**Work to complete:**
In the records below, find the line with "The Club (735, 110)" and repeat it and every line after it, exactly, without any pictures.

**Data records:**
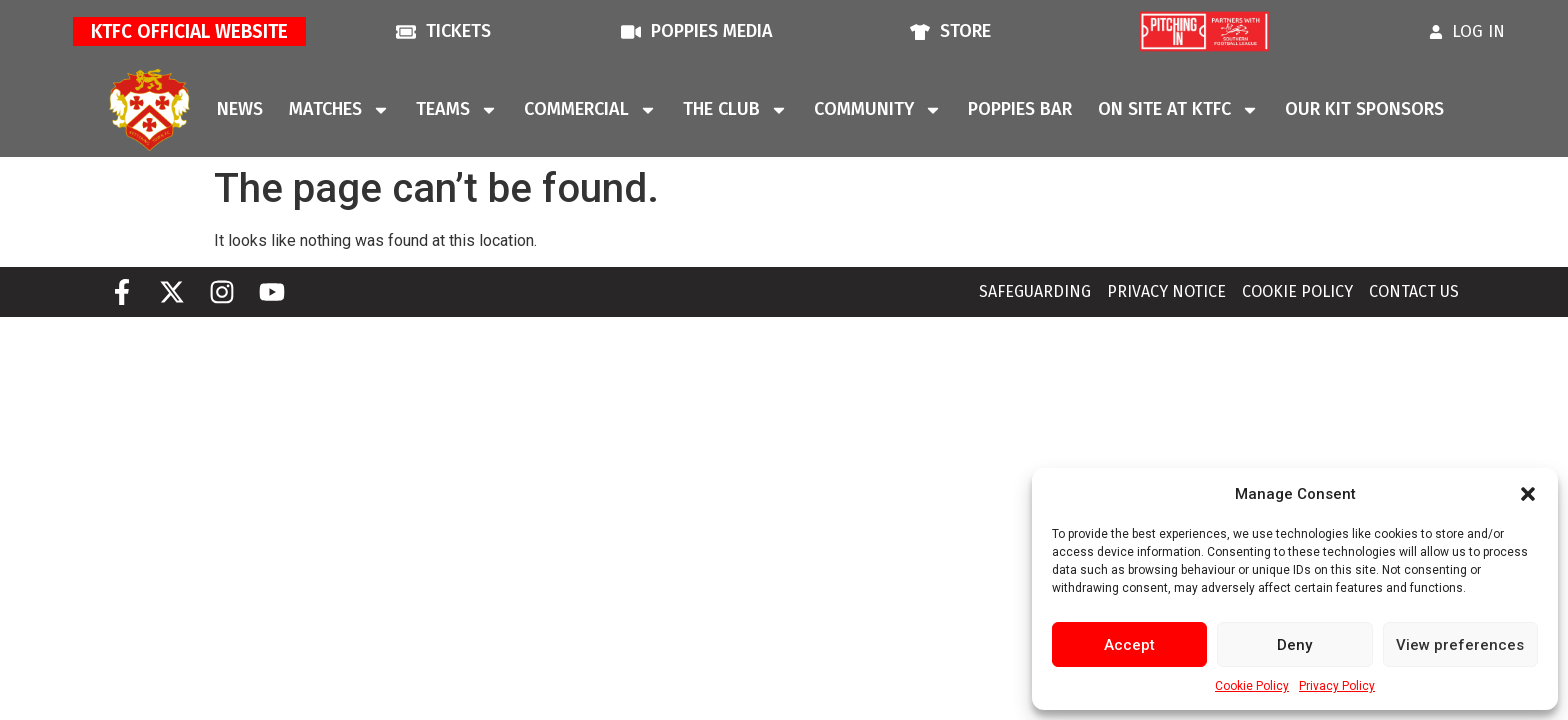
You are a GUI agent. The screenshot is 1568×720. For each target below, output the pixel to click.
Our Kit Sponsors (1364, 109)
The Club (735, 110)
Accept (1129, 645)
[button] (1528, 494)
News (240, 109)
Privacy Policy (1337, 686)
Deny (1294, 645)
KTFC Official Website (189, 31)
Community (878, 110)
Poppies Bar (1020, 109)
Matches (339, 110)
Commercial (590, 110)
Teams (457, 110)
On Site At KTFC (1178, 110)
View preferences (1460, 645)
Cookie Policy (1252, 686)
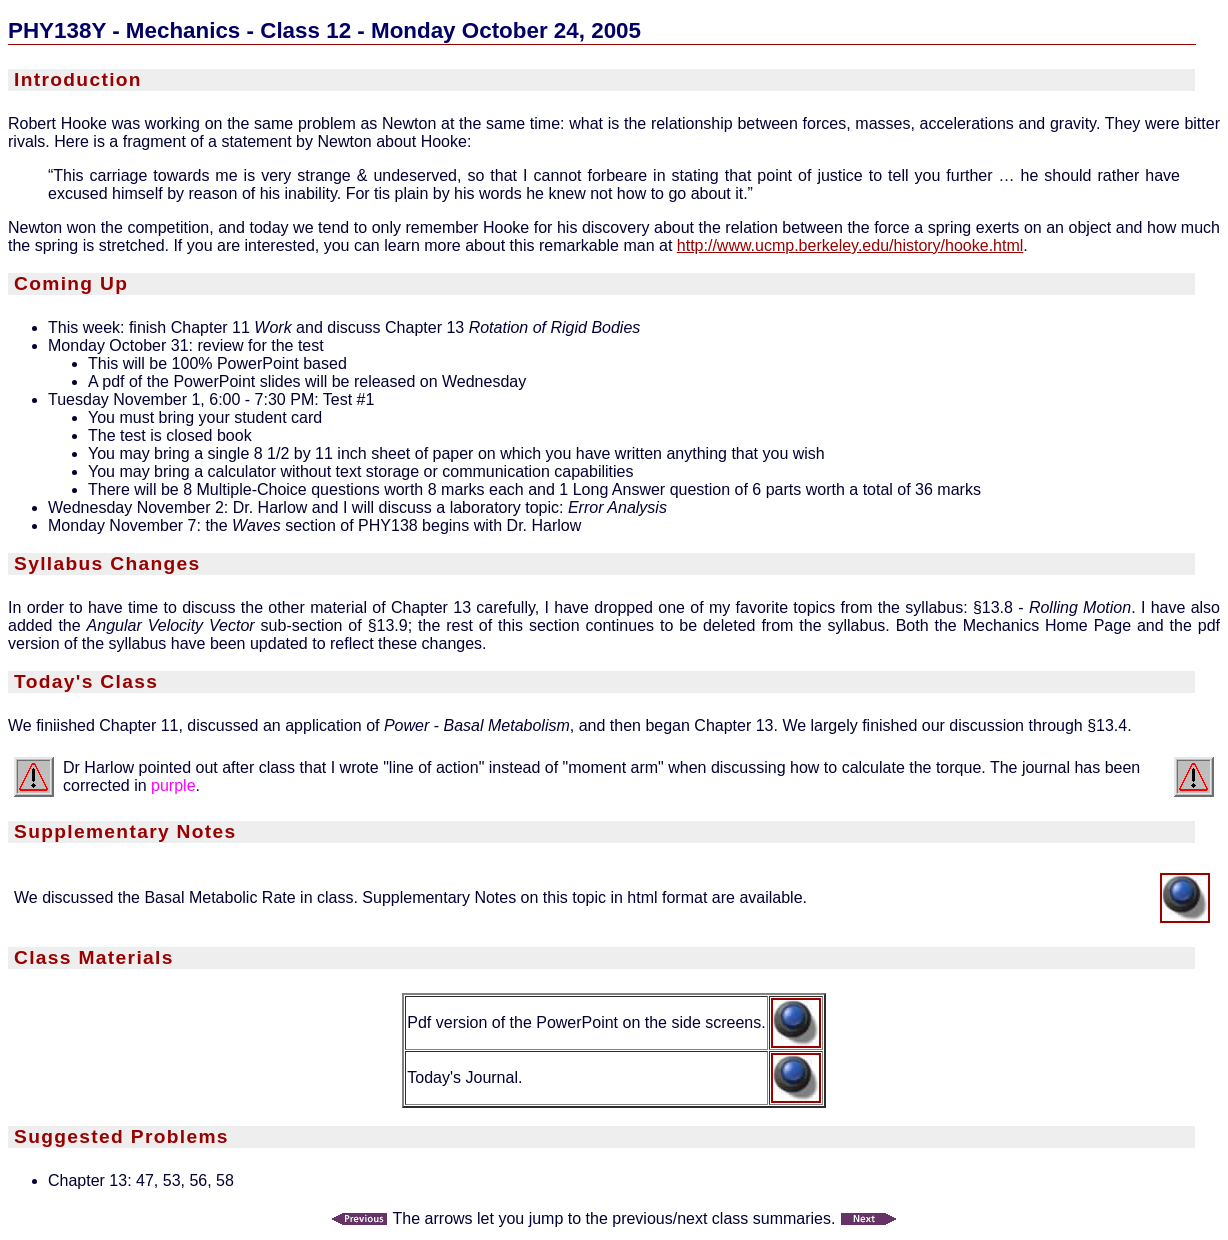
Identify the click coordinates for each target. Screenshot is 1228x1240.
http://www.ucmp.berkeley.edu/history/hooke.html (850, 245)
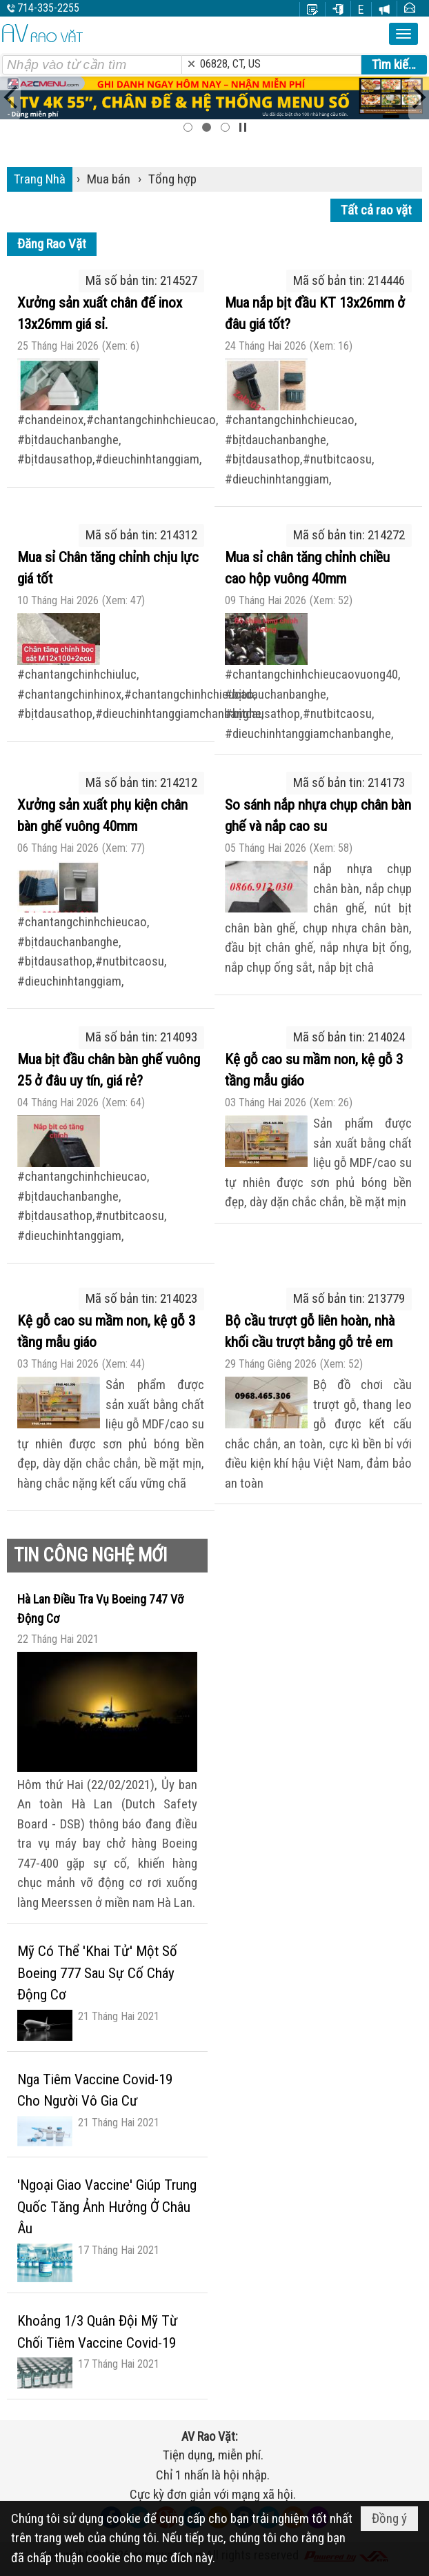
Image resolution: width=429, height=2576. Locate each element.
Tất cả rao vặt (376, 210)
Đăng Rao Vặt (51, 244)
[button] (403, 34)
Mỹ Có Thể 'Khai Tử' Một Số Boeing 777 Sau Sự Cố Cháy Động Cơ (97, 1973)
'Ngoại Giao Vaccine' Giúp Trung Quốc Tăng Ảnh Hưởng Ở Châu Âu (107, 2207)
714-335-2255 (48, 7)
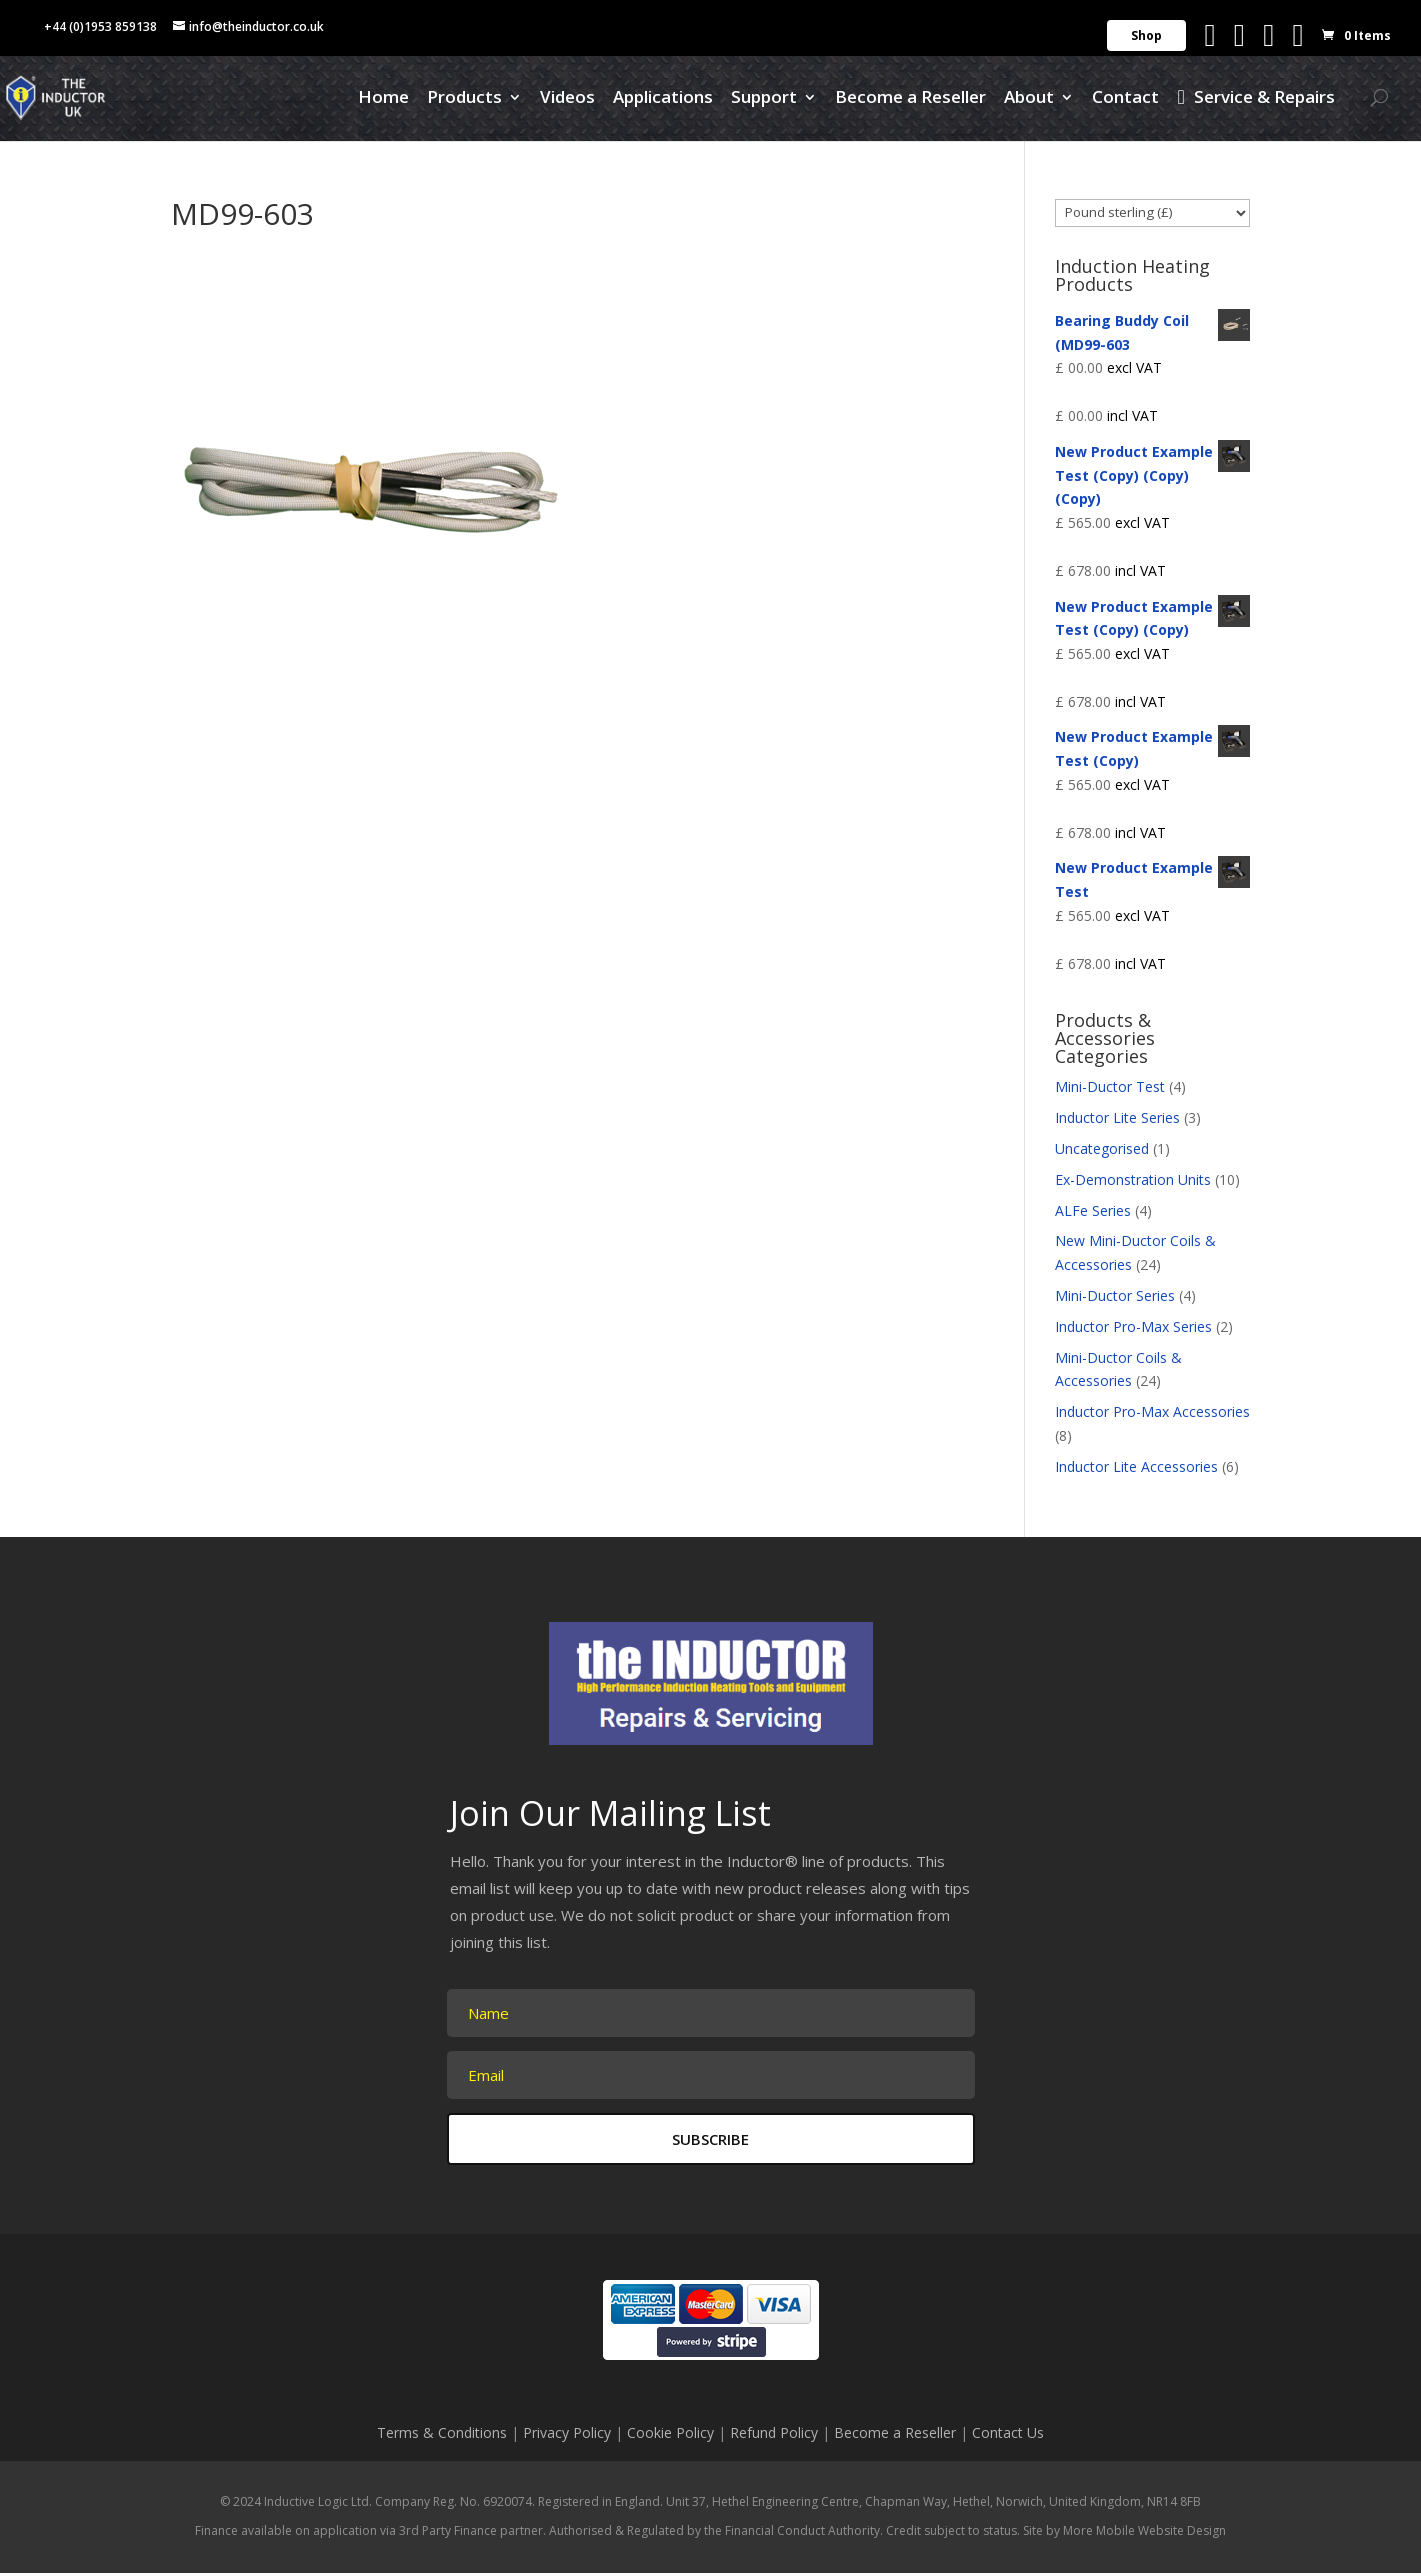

**Response to the task:**
The Club (735, 110)
Accept (1129, 645)
[button] (1528, 494)
News (240, 109)
Privacy Policy (1337, 686)
Deny (1294, 645)
KTFC Official Website (189, 31)
Community (878, 110)
Poppies Bar (1020, 109)
Matches (339, 110)
Commercial (590, 110)
Teams (457, 110)
On Site At KTFC (1178, 110)
View preferences (1460, 645)
Cookie Policy (1252, 686)
Identify the click coordinates for each target. Screenshot is 1228x1240.
http://www.ucmp.berkeley.edu/history/hooke.html (850, 245)
Image resolution: width=429, height=2576. Locate each element.
Tất cả rao vặt (376, 210)
Đăng Rao Vặt (51, 244)
[button] (403, 34)
Mỹ Có Thể 'Khai Tử' Một Số Boeing 777 Sau Sự Cố Cháy Động Cơ (97, 1973)
'Ngoại Giao Vaccine' Giúp Trung Quốc Tăng Ảnh Hưởng Ở Châu Âu (107, 2207)
714-335-2255 (48, 7)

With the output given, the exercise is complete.